*Your goal*
Across the entries below, work out how many lines contain "sont". Please give the number only.

*Extracted data entries*
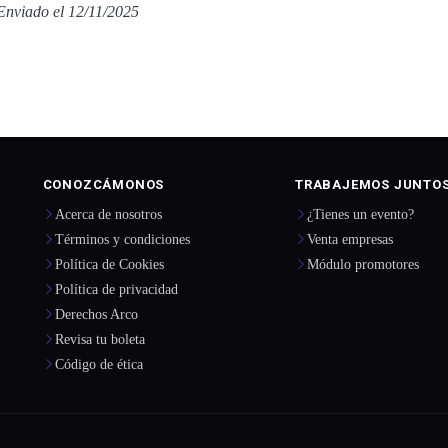
Enviado el 12/11/2025
CONOZCÁMONOS
TRABAJEMOS JUNTO
Acerca de nosotros
¿Tienes un evento?
Términos y condiciones
Venta empresas
Política de Cookies
Módulo promotores
Política de privacidad
Derechos Arco
Revisa tu boleta
Código de ética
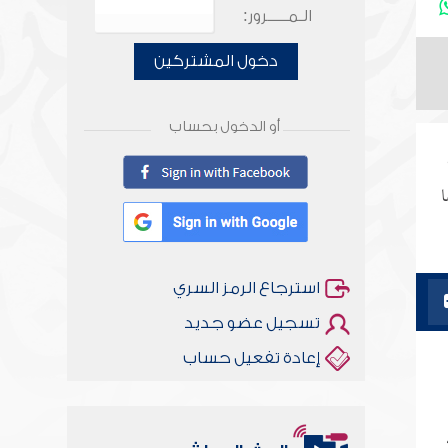
الـمـــــرور:
دخول المشتركين
أو الدخول بحساب
ا
استرجاع الرمز السري
تسجيل عضو جديد
إعادة تفعيل حساب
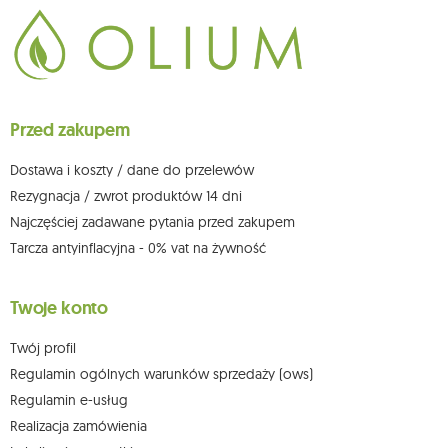
Dane będą przetwarzane w celu wysyłki newslettera i przechowywane do
chwili rezygnacji z subskrypcji.
Przysługuje Ci prawo do żądania dostępu do swoich danych osobowych,
ich sprostowania, usunięcia, ograniczenia przetwarzania, wniesienia
sprzeciwu wobec przetwarzania swoich danych oraz prawo do
wniesienia skargi do organu nadzorczego oraz cofnięcia zgody w
dowolnym momencie bez wpływu na zgodność z prawem przetwarzania,
Przed zakupem
którego dokonano na podstawie zgody przed jej cofnięciem. W tym celu
możesz kontaktować się z działem obsługi klienta Mouton Interactive pod
adresem e-mail lub pisemnie na adres siedziby.
Dostawa i koszty / dane do przelewów
Więcej informacji:
www.mouton.pl/ODO
Rezygnacja / zwrot produktów 14 dni
Najczęściej zadawane pytania przed zakupem
Tarcza antyinflacyjna - 0% vat na żywność
Twoje konto
Twój profil
Regulamin ogólnych warunków sprzedaży (ows)
Regulamin e-usług
Realizacja zamówienia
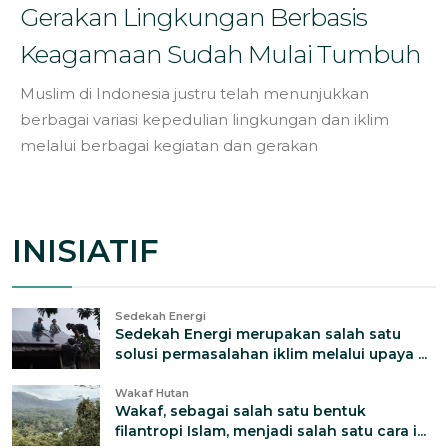
Gerakan Lingkungan Berbasis
Keagamaan Sudah Mulai Tumbuh
Muslim di Indonesia justru telah menunjukkan
berbagai variasi kepedulian lingkungan dan iklim
melalui berbagai kegiatan dan gerakan
INISIATIF
Sedekah Energi
Sedekah Energi merupakan salah satu
solusi permasalahan iklim melalui upaya ...
Wakaf Hutan
Wakaf, sebagai salah satu bentuk
filantropi Islam, menjadi salah satu cara i...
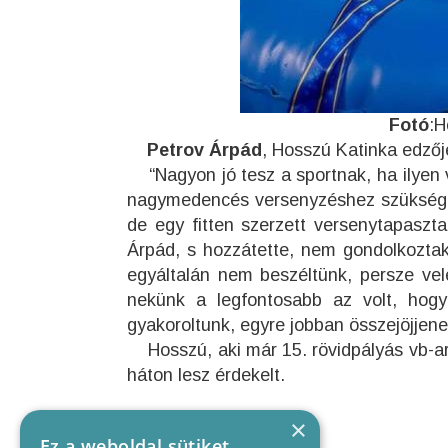
Fotó
:H
Petrov Árpád
, Hosszú Katinka edzőj
“Nagyon jó tesz a sportnak, ha ilyen v
nagymedencés versenyzéshez szükséges
de egy fitten szerzett versenytapaszta
Árpád, s hozzátette, nem gondolkoztak
egyáltalán nem beszéltünk, persze ve
nekünk a legfontosabb az volt, hogy
gyakoroltunk, egyre jobban összejöjjene
Hosszú, aki már 15. rövidpályás vb-ar
háton lesz érdekelt.
×
Ez a weboldal sütiket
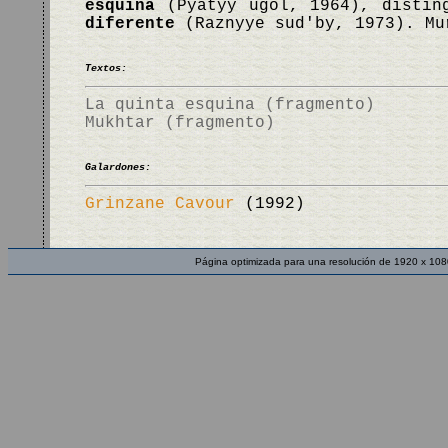
esquina
(Pyatyy ugol, 1964), distin
diferente
(Raznyye sud'by, 1973). Mu
Textos:
La quinta esquina (fragmento)
Mukhtar (fragmento)
Galardones:
Grinzane Cavour
(1992)
Página optimizada para una resolución de 1920 x 108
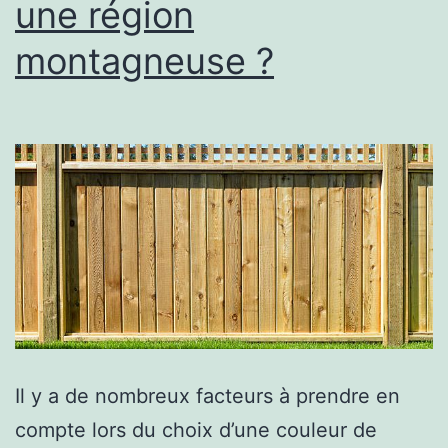
une région
montagneuse ?
Il y a de nombreux facteurs à prendre en
compte lors du choix d’une couleur de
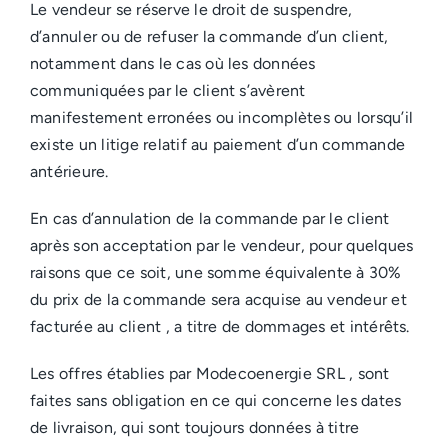
Le vendeur se réserve le droit de suspendre,
d’annuler ou de refuser la commande d’un client,
notamment dans le cas où les données
communiquées par le client s’avèrent
manifestement erronées ou incomplètes ou lorsqu’il
existe un litige relatif au paiement d’un commande
antérieure.
En cas d’annulation de la commande par le client
après son acceptation par le vendeur, pour quelques
raisons que ce soit, une somme équivalente à 30%
du prix de la commande sera acquise au vendeur et
facturée au client , a titre de dommages et intérêts.
Les offres établies par Modecoenergie SRL , sont
faites sans obligation en ce qui concerne les dates
de livraison, qui sont toujours données à titre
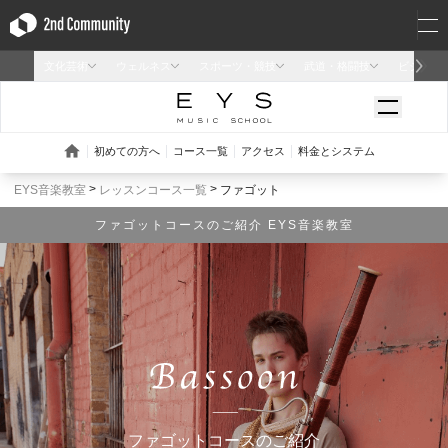
EYS音楽教室
レッスンコース一覧
ファゴット
ファゴットコースのご紹介 EYS音楽教室
ファゴットコースのご紹介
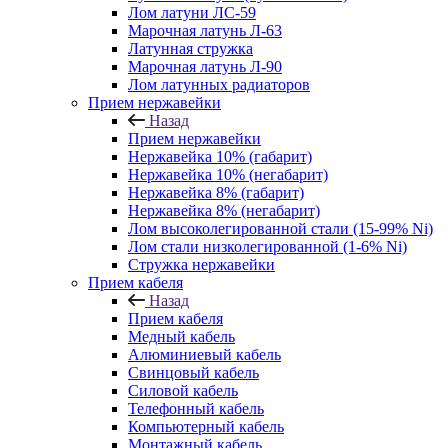
Лом латуни ЛС-59
Марочная латунь Л-63
Латунная стружка
Марочная латунь Л-90
Лом латунных радиаторов
Прием нержавейки
Назад
Прием нержавейки
Нержавейка 10% (габарит)
Нержавейка 10% (негабарит)
Нержавейка 8% (габарит)
Нержавейка 8% (негабарит)
Лом высоколегированной стали (15-99% Ni)
Лом стали низколегированной (1-6% Ni)
Стружка нержавейки
Прием кабеля
Назад
Прием кабеля
Медный кабель
Алюминиевый кабель
Свинцовый кабель
Силовой кабель
Телефонный кабель
Компьютерный кабель
Монтажный кабель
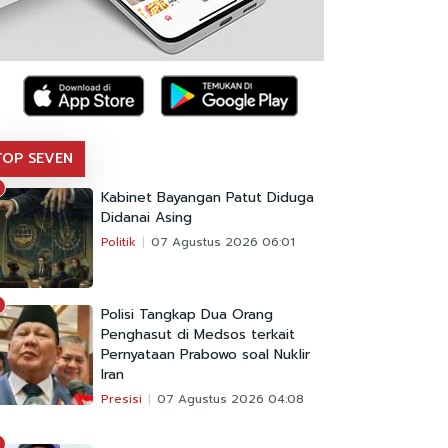
TOP SEVEN
Kabinet Bayangan Patut Diduga
Didanai Asing
Politik
07 Agustus 2026 06:01
Polisi Tangkap Dua Orang
Penghasut di Medsos terkait
Pernyataan Prabowo soal Nuklir
Iran
Presisi
07 Agustus 2026 04:08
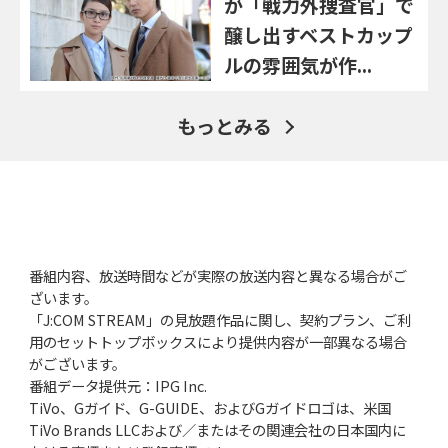
が「戦力外捜査官」で
醸し出すベストカップ
ルの雰囲気が作...
もっとみる
番組内容、放送時間などが実際の放送内容と異なる場合がご
ざいます。
「J:COM STREAM」の見放題作品に関し、契約プラン、ご利
用のセットトップボックスにより提供内容が一部異なる場合
がございます。
番組データ提供元：IPG Inc.
TiVo、Gガイド、G-GUIDE、およびGガイドロゴは、米国
TiVo Brands LLCおよび／またはその関連会社の日本国内に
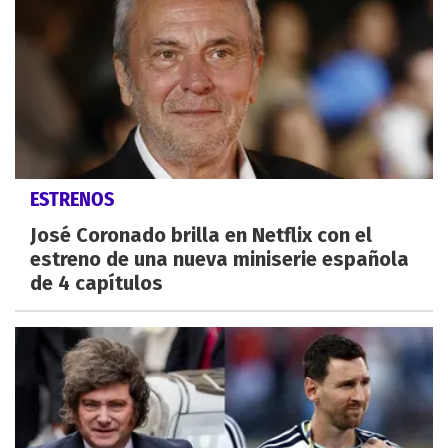
ESTRENOS
José Coronado brilla en Netflix con el
estreno de una nueva miniserie española
de 4 capítulos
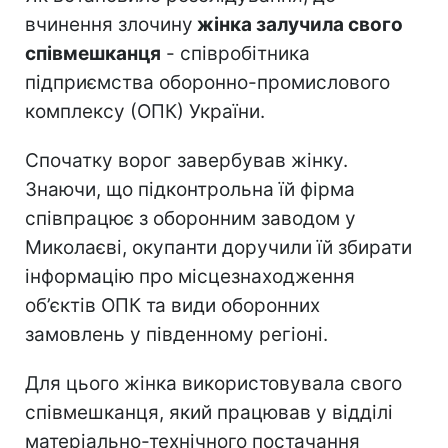
вчинення злочину
жінка залучила свого
співмешканця
- співробітника
підприємства оборонно-промислового
комплексу (ОПК) України.
Спочатку ворог завербував жінку.
Знаючи, що підконтрольна їй фірма
співпрацює з оборонним заводом у
Миколаєві, окупанти доручили їй збирати
інформацію про місцезнаходження
об’єктів ОПК та види оборонних
замовлень у південному регіоні.
Для цього жінка використовувала свого
співмешканця, який працював у відділі
матеріально-технічного постачання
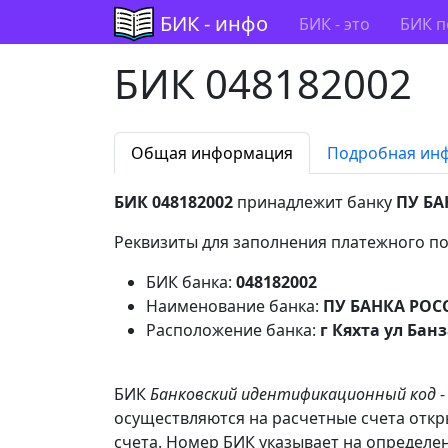
БИК - инфо
БИК - это
БИК п
БИК 048182002
Общая информация
Подробная ин
БИК 048182002
принадлежит банку
ПУ БА
Реквизиты для заполнения платежного по
БИК банка:
048182002
Наименование банка:
ПУ БАНКА РОС
Расположение банка:
г Кяхта ул Банз
БИК
Банковский идентификационный код
-
осуществляются на расчетные счета отк
счета. Номер БИК указывает на определен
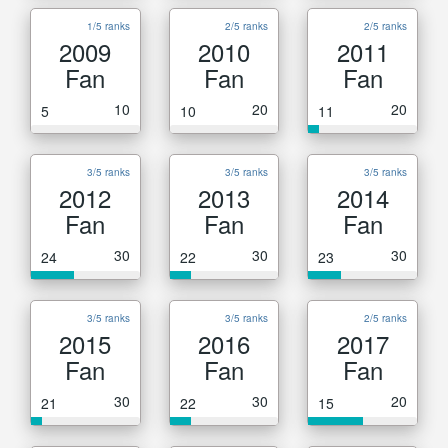
1/5 ranks
2/5 ranks
2/5 ranks
2009
2010
2011
Fan
Fan
Fan
10
20
20
5
10
11
3/5 ranks
3/5 ranks
3/5 ranks
2012
2013
2014
Fan
Fan
Fan
30
30
30
24
22
23
3/5 ranks
3/5 ranks
2/5 ranks
2015
2016
2017
Fan
Fan
Fan
30
30
20
21
22
15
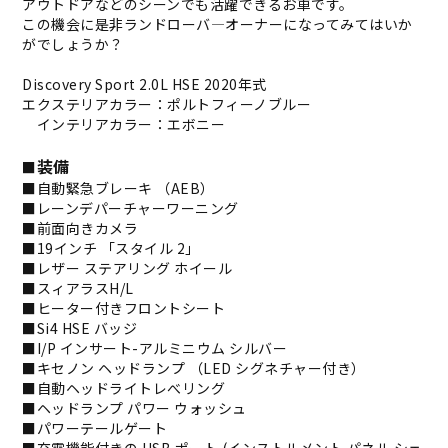
アウトドアなどのシーンでも活躍できるお車です。
この機会に是非ランドローバ―オーナーになってみてはいか
がでしょうか？
Discovery Sport 2.0L HSE 2020年式
エクステリアカラー：ポルトフィーノブルー
インテリアカラー：エボニー
装備
■
■自動緊急ブレーキ （AEB）
■レーンデパーチャーワーニング
■前面向きカメラ
■19インチ 「スタイル 2」
■レザー ステアリング ホイール
■スィアラスH/L
■ヒーター付きフロントシート
■Si4 HSE バッジ
■I/P インサート-アルミニウム シルバー
■キセノン ヘッドランプ （LED シグネチャー付き）
■自動ヘッドライトレべリング
■ヘッドランプ パワー ウォッシュ
■パワーテールゲート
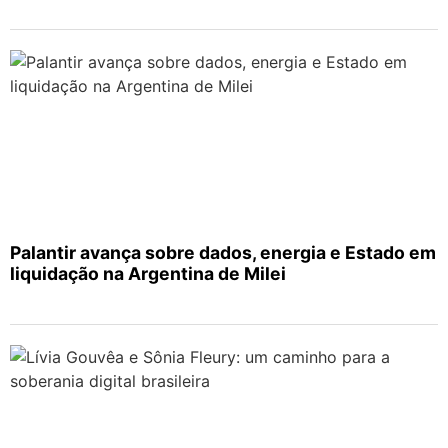
Palantir avança sobre dados, energia e Estado em
liquidação na Argentina de Milei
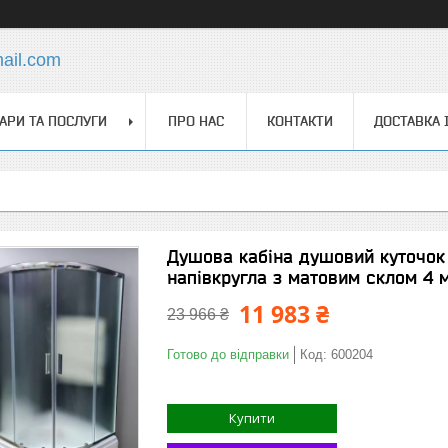
ail.com
АРИ ТА ПОСЛУГИ
ПРО НАС
КОНТАКТИ
ДОСТАВКА 
Душова кабіна душовий куточок
напівкругла з матовим склом 4 
11 983 ₴
23 966 ₴
Готово до відправки
Код:
600204
Купити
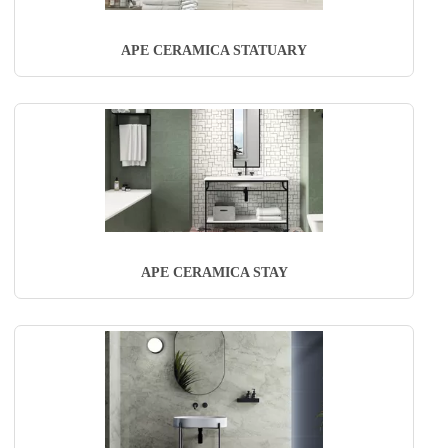
APE CERAMICA STATUARY
APE CERAMICA STAY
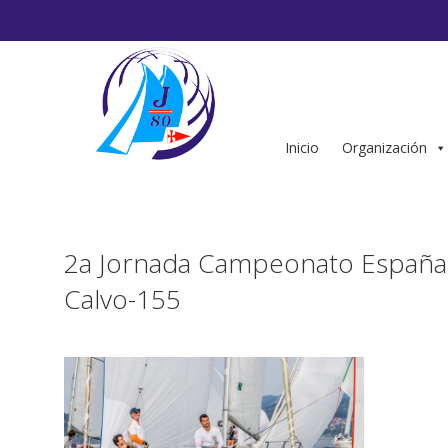
Saltar
al
contenido
Inicio
Organización
2a Jornada Campeonato España 
Calvo-155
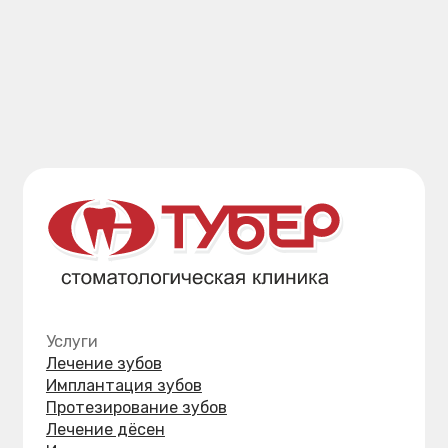
УФСН в сфере защиты прав потребителей
и благополучия человека по Хабаровскому краю
Хабаровский краевой фонд ОМС
Территориальный орган Росздравнадзора
по Хабаровскому краю и ЕАО
Министерство здравоохранения
Хабаровского края
ООО «Стоматологическая клиника «Тубер-2»
ИНН: 2721139154 ОГРН: 1062721093984
Лицензия № Л041-01189-27/00384073
от 20.01.2016 выдана Министерством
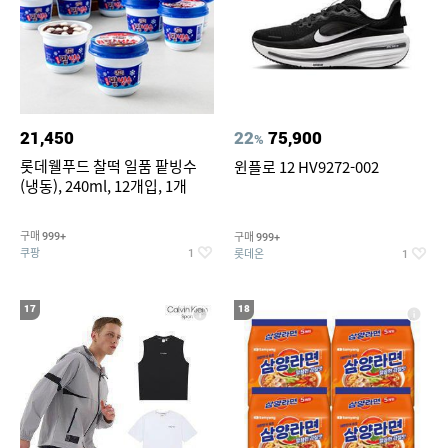
21,450
22
75,900
%
롯데웰푸드 찰떡 일품 팥빙수
윈플로 12 HV9272-002
(냉동), 240ml, 12개입, 1개
구매
구매
999+
999+
쿠팡
롯데온
1
1
17
18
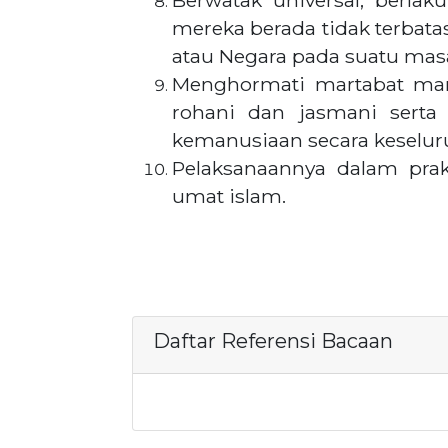
Berwatak universal, berla
mereka berada tidak terbat
atau Negara pada suatu masa
Menghormati martabat manu
rohani dan jasmani sert
kemanusiaan secara keselur
Pelaksanaannya dalam prak
umat islam.
Daftar Referensi Bacaan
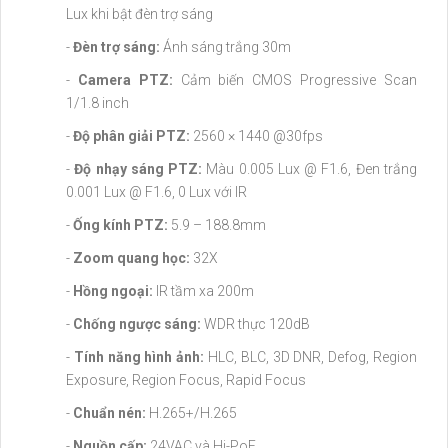
Lux khi bật đèn trợ sáng
-
Đèn trợ sáng:
Ánh sáng trắng 30m
-
Camera PTZ:
Cảm biến CMOS Progressive Scan
1/1.8 inch
-
Độ phân giải PTZ:
2560 × 1440 @30fps
-
Độ nhạy sáng PTZ:
Màu 0.005 Lux @ F1.6, Đen trắng
0.001 Lux @ F1.6, 0 Lux với IR
-
Ống kính PTZ:
5.9 – 188.8mm
-
Zoom quang học:
32X
-
Hồng ngoại:
IR tầm xa 200m
-
Chống ngược sáng:
WDR thực 120dB
-
Tính năng hình ảnh:
HLC, BLC, 3D DNR, Defog, Region
Exposure, Region Focus, Rapid Focus
-
Chuẩn nén:
H.265+/H.265
-
Nguồn cấp:
24VAC và Hi-PoE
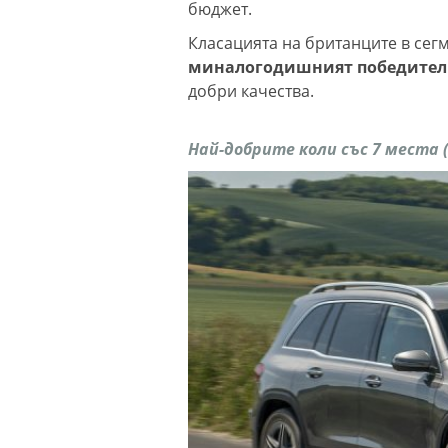
бюджет.
Класацията на британците в сегм
миналогодишният победител V
добри качества.
Най-добрите коли със 7 места 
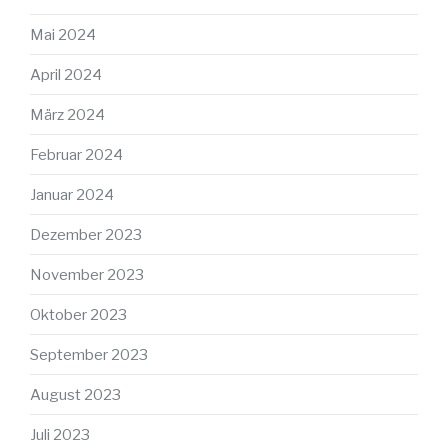
Mai 2024
April 2024
März 2024
Februar 2024
Januar 2024
Dezember 2023
November 2023
Oktober 2023
September 2023
August 2023
Juli 2023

*Written answer*
2